In releasing the results, Nortel also said it is suspending dividend payments on two series of preferred shares. The cost-cutting plan includes measures to "eliminate or consolidate executive and management positions company-wide." The 1,300 job cuts are to be made "incrementally" - 25 per cent by the end of this year and the rest through 2009 - and an existing hiring freeze will be extended.
"We have seen worsening economic conditions, together with extreme volatility in the financial, foreign exchange and credit markets globally, further impacting the industry, Nortel and its customers," CEO Mike Zafirovski stated. "We are therefore taking further decisive actions in an environment of decreased visibility and customer spending levels."
Zafirovski described the non-cash charges to goodwill and the deferred tax asset as "prudent and appropriate actions in re-evaluating key assumptions and projections." He added that if Nortel makes money in the future, "the benefit of the tax asset remains available."' The third-quarter net loss was worth $6.85 per share, compared with net income of $27 million or five cents per share in the year-ago period, when revenue was $2.71 billion.
The 14 per year year-over-year revenue decline "resulted from a challenging economic environment, competitive pressures and reduced spending by key carrier customers," the company said. The latest expense-reduction moves, "together with ongoing restructuring and other cost reduction measures are expected to reduce annual gross costs by approximately $400 million in 2009." Effective Jan. 1, Nortel "will decentralize several corporate functions and transition to a vertically integrated business unit," in part to reduce duplication.

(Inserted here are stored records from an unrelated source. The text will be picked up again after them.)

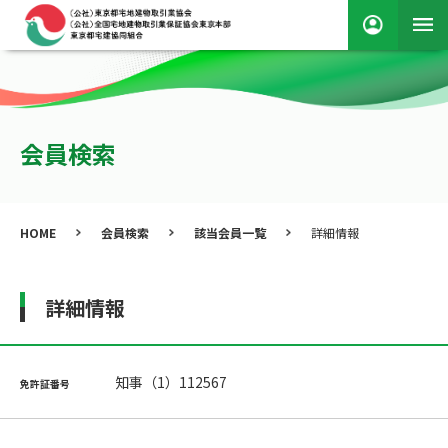
会員検索
HOME
会員検索
該当会員一覧
詳細情報
詳細情報
知事（1）112567
免許証番号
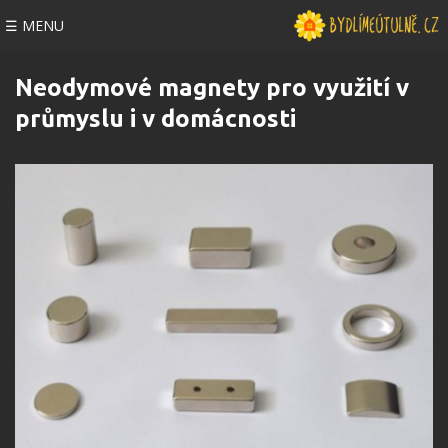
☰ MENU
Neodymové magnety pro využití v
průmyslu i v domácnosti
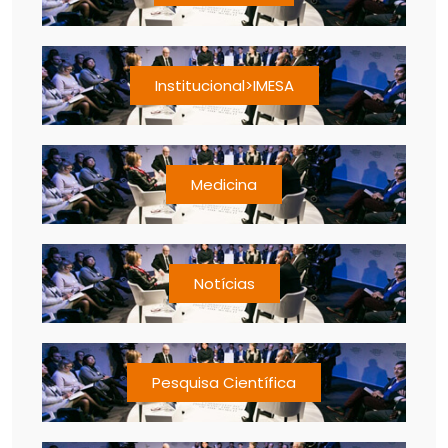
Institucional>IMESA
Medicina
Notícias
Pesquisa Científica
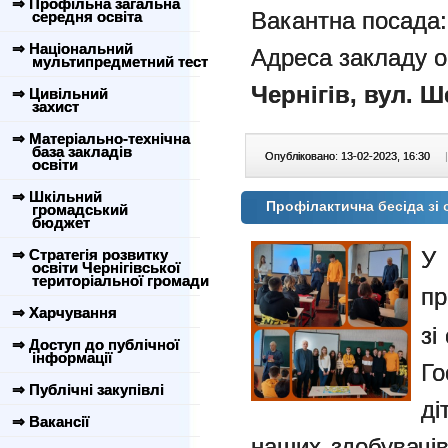
⇒ Профільна загальна
Вакантна посада:
середня освіта
⇒ Національний
Адреса закладу о
мультипредметний тест
Чернігів, вул. Ше
⇒ Цивільний
захист
⇒ Матеріально-технічна
база закладів
Опубліковано: 13-02-2023, 16:30
|
освіти
⇒ Шкільний
Профілактична бесіда зі
громадський
бюджет
⇒ Стратегія розвитку
У
освіти Чернігівської
територіальної громади
пр
⇒ Харчування
зі
⇒ Доступ до публічної
інформації
Го
⇒ Публічні закупівлі
ді
⇒ Вакансії
наших здобувачів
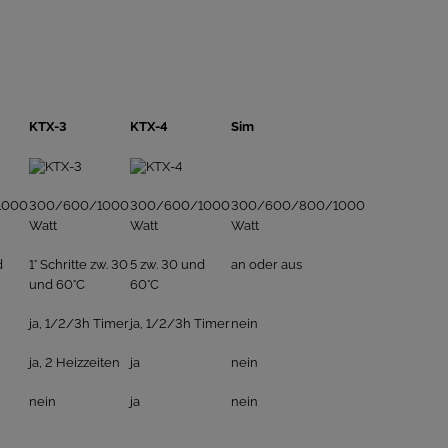
KTX-3
KTX-4
Sim
1000
300/600/1000
300/600/1000
300/600/800/1000
Watt
Watt
Watt
d
1° Schritte zw. 30
5 zw. 30 und
an oder aus
und 60°C
60°C
ja, 1/2/3h Timer
ja, 1/2/3h Timer
nein
ja, 2 Heizzeiten
ja
nein
nein
ja
nein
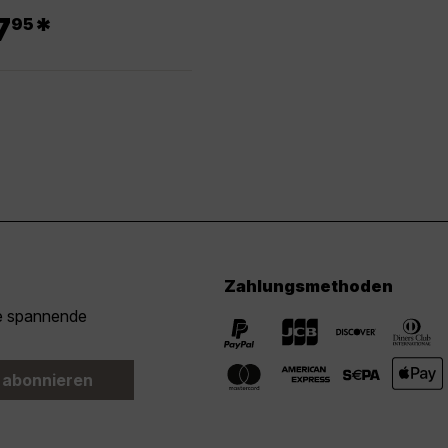
.
7
*
95
Zahlungsmethoden
ie spannende
 abonnieren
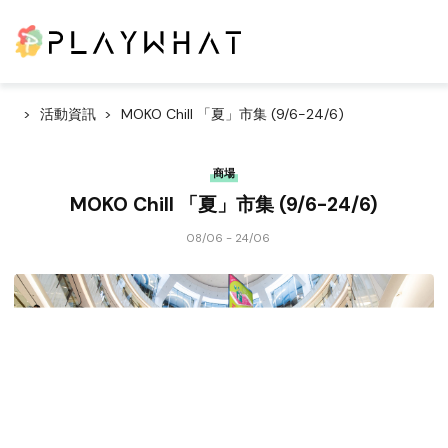
活動資訊
MOKO Chill 「夏」市集 (9/6-24/6)
商場
MOKO Chill 「夏」市集 (9/6-24/6)
08/06 - 24/06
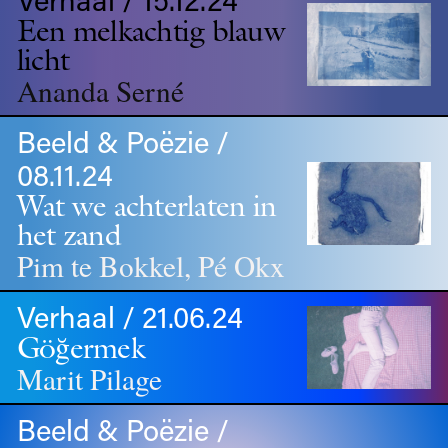
Een melkachtig blauw
licht
Ananda Serné
Beeld & Poëzie /
08.11.24
Wat we achterlaten in
het zand
Pim te Bokkel, Pé Okx
Verhaal / 21.06.24
Göğermek
Marit Pilage
Beeld & Poëzie /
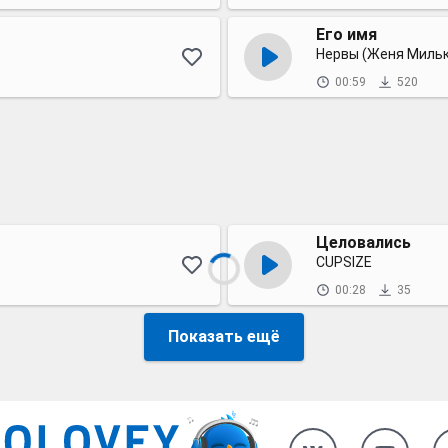
Его имя
Нервы (Женя Мильк
00:59
520
Целовались
CUPSIZE
00:28
35
Показать ещё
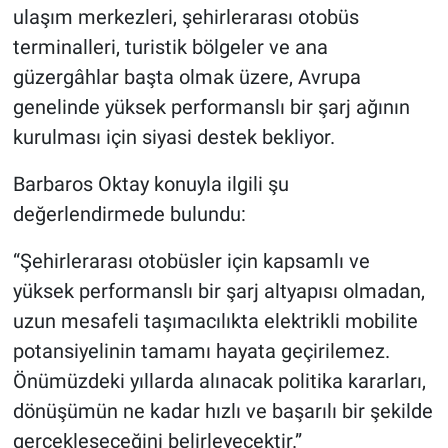
ulaşım merkezleri, şehirlerarası otobüs
terminalleri, turistik bölgeler ve ana
güzergâhlar başta olmak üzere, Avrupa
genelinde yüksek performanslı bir şarj ağının
kurulması için siyasi destek bekliyor.
Barbaros Oktay konuyla ilgili şu
değerlendirmede bulundu:
“Şehirlerarası otobüsler için kapsamlı ve
yüksek performanslı bir şarj altyapısı olmadan,
uzun mesafeli taşımacılıkta elektrikli mobilite
potansiyelinin tamamı hayata geçirilemez.
Önümüzdeki yıllarda alınacak politika kararları,
dönüşümün ne kadar hızlı ve başarılı bir şekilde
gerçekleşeceğini belirleyecektir.”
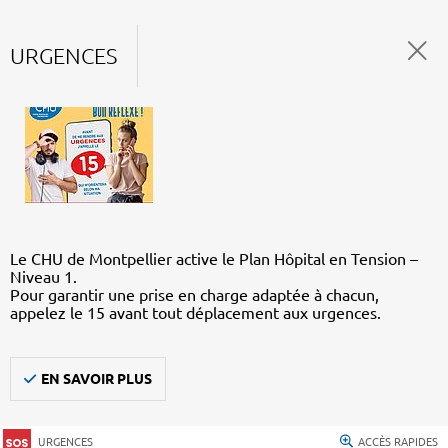
URGENCES
Le CHU de Montpellier active le Plan Hôpital en Tension –
Niveau 1.
Pour garantir une prise en charge adaptée à chacun,
appelez le 15 avant tout déplacement aux urgences.
EN SAVOIR PLUS
URGENCES
ACCÈS RAPIDES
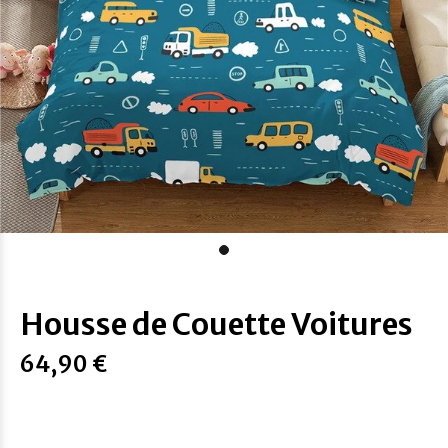
Housse de Couette Voitures
64,90 €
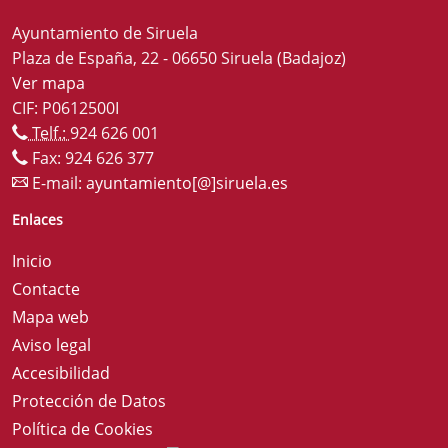
Ayuntamiento de Siruela
Plaza de España, 22 - 06650 Siruela (Badajoz)
Ver mapa
CIF: P0612500I
Telf.:
924 626 001
Fax: 924 626 377
E-mail:
ayuntamiento[@]siruela.es
Enlaces
Inicio
Contacte
Mapa web
Aviso legal
Accesibilidad
Protección de Datos
Política de Cookies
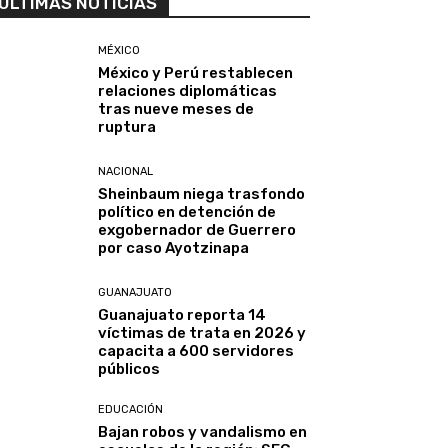
ULTIMAS NOTICIAS
MÉXICO
México y Perú restablecen
relaciones diplomáticas
tras nueve meses de
ruptura
NACIONAL
Sheinbaum niega trasfondo
político en detención de
exgobernador de Guerrero
por caso Ayotzinapa
GUANAJUATO
Guanajuato reporta 14
víctimas de trata en 2026 y
capacita a 600 servidores
públicos
EDUCACIÓN
Bajan robos y vandalismo en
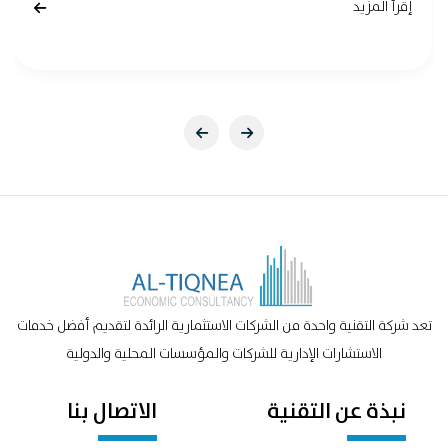
إقرأ المزيد
تعد شركة التقنية واحدة من الشركات الاستثمارية الرائدة لتقديم أفضل خدمات
الاستشارات الإدارية للشركات والمؤسسات المحلية والدولية
نبذة عن التقنية
الاتصال بنا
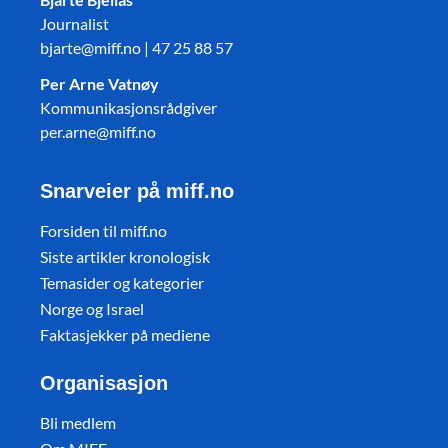
Journalist
bjarte@miff.no | 47 25 88 57
Per Arne Vatnøy
Kommunikasjonsrådgiver
per.arne@miff.no
Snarveier på miff.no
Forsiden til miff.no
Siste artikler kronologisk
Temasider og kategorier
Norge og Israel
Faktasjekker på mediene
Organisasjon
Bli medlem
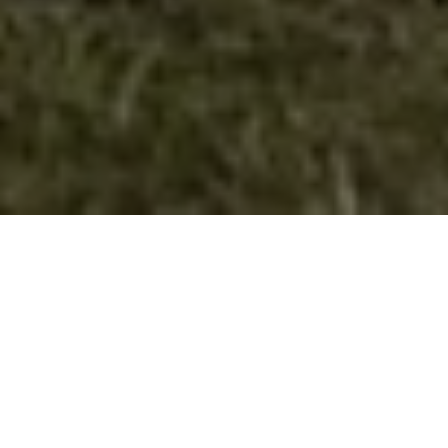
И по 55 години постоење ке се
залагаме за …..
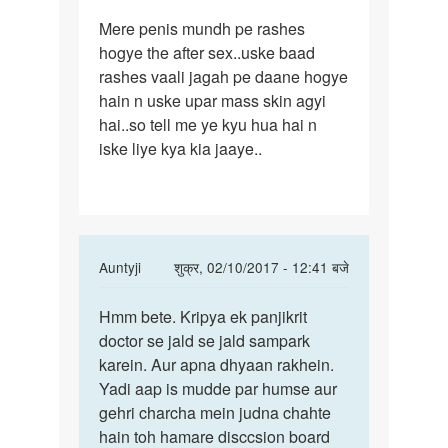
पर्मालिंक
Mere penis mundh pe rashes
Mere
hogye the after sex..uske baad
penis
rashes vaali jagah pe daane hogye
mundh
hain n uske upar mass skin agyi
pe
hai..so tell me ye kyu hua hai n
rashes
iske liye kya kia jaaye..
In
Auntyji
शुक्र, 02/10/2017 - 12:41 बजे
reply
पर्मालिंक
to
Hmm bete. Kripya ek panjikrit
Hmm
Mere
doctor se jald se jald sampark
bete.
penis
karein. Aur apna dhyaan rakhein.
Kripya
mundh
Yadi aap is mudde par humse aur
ek
pe
gehri charcha mein judna chahte
panjikrit
rashes
hain toh hamare disccsion board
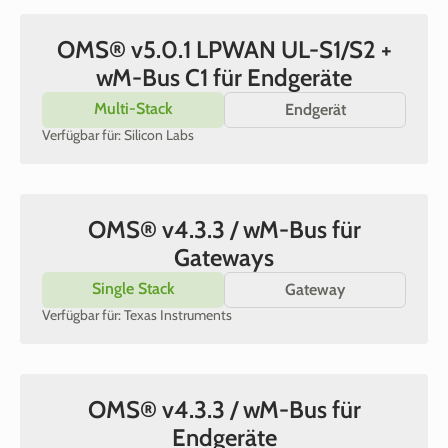
OMS® v5.0.1 LPWAN UL-S1/S2 +
wM-Bus C1 für Endgeräte
Multi-Stack
Endgerät
Verfügbar für: Silicon Labs
OMS® v4.3.3 / wM-Bus für
Gateways
Single Stack
Gateway
Verfügbar für: Texas Instruments
OMS® v4.3.3 / wM-Bus für
Endgeräte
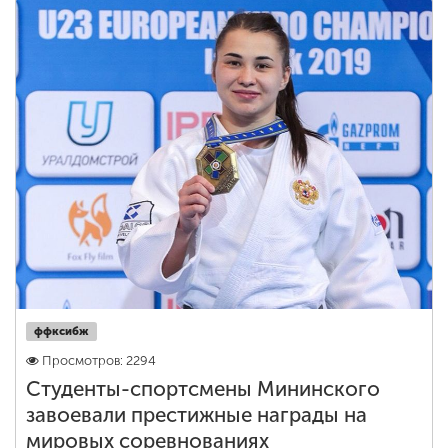
ффксибж
Просмотров: 2294
Студенты-спортсмены Мининского
завоевали престижные награды на
мировых соревнованиях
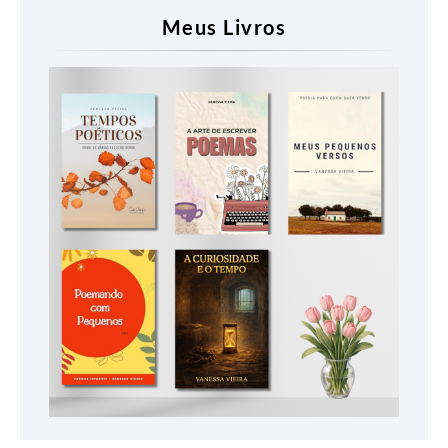
Meus Livros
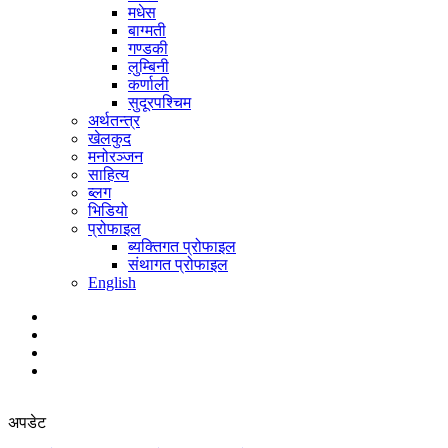
मधेस
बाग्मती
गण्डकी
लुम्बिनी
कर्णाली
सुदूरपश्चिम
अर्थतन्त्र
खेलकुद
मनोरञ्जन
साहित्य
ब्लग
भिडियो
प्रोफाइल
ब्यक्तिगत प्रोफाइल
संथागत प्रोफाइल
English
अपडेट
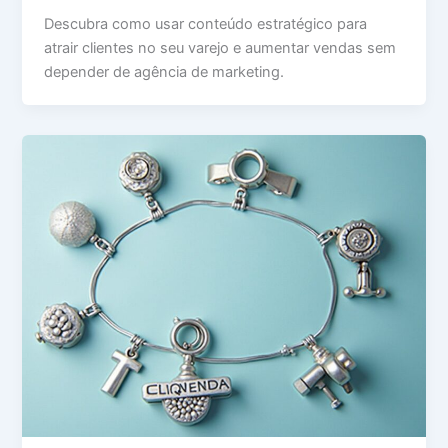
Descubra como usar conteúdo estratégico para
atrair clientes no seu varejo e aumentar vendas sem
depender de agência de marketing.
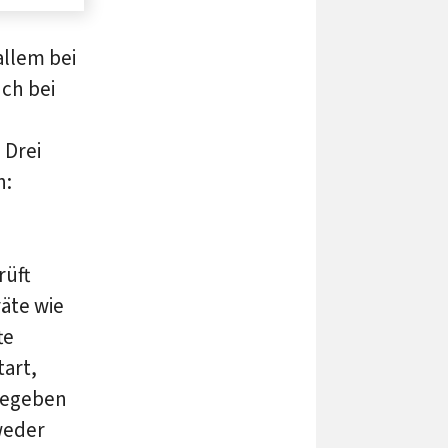
allem bei
uch bei
 Drei
n:
üft
äte wie
te
tart,
gegeben
 weder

Coinciding with this will come the departures of chief marketing officer Lauren Flaherty, chief technology officer John Roese, global services president Dietmar Wendt and executive vice-president of global sales Bill Nelson.
The company said there is "no update at this time" on its effort to sell its metro ethernet networking division. Nortel said it held $2.3 billion in cash at Sept. 30, after negative operating cash flow of $144 million during the quarter. The company "continues to experience significant pressure on its business and the deterioration of its cash and liquidity as customers across all businesses, in particular in North America, respond to expanding macroeconomic and industry conditions and uncertainty by delaying or reducing their capital expenditures."
In suspending dividends on Nortel Networks Ltd. Series 5 cumulative and Series 7 non-cumulative preferred shares, the company stated that "while NNL is in a position to pay such dividends, its board of directors has determined that in this uncertain economic environment it would be prudent to maintain liquidity and preserve cash."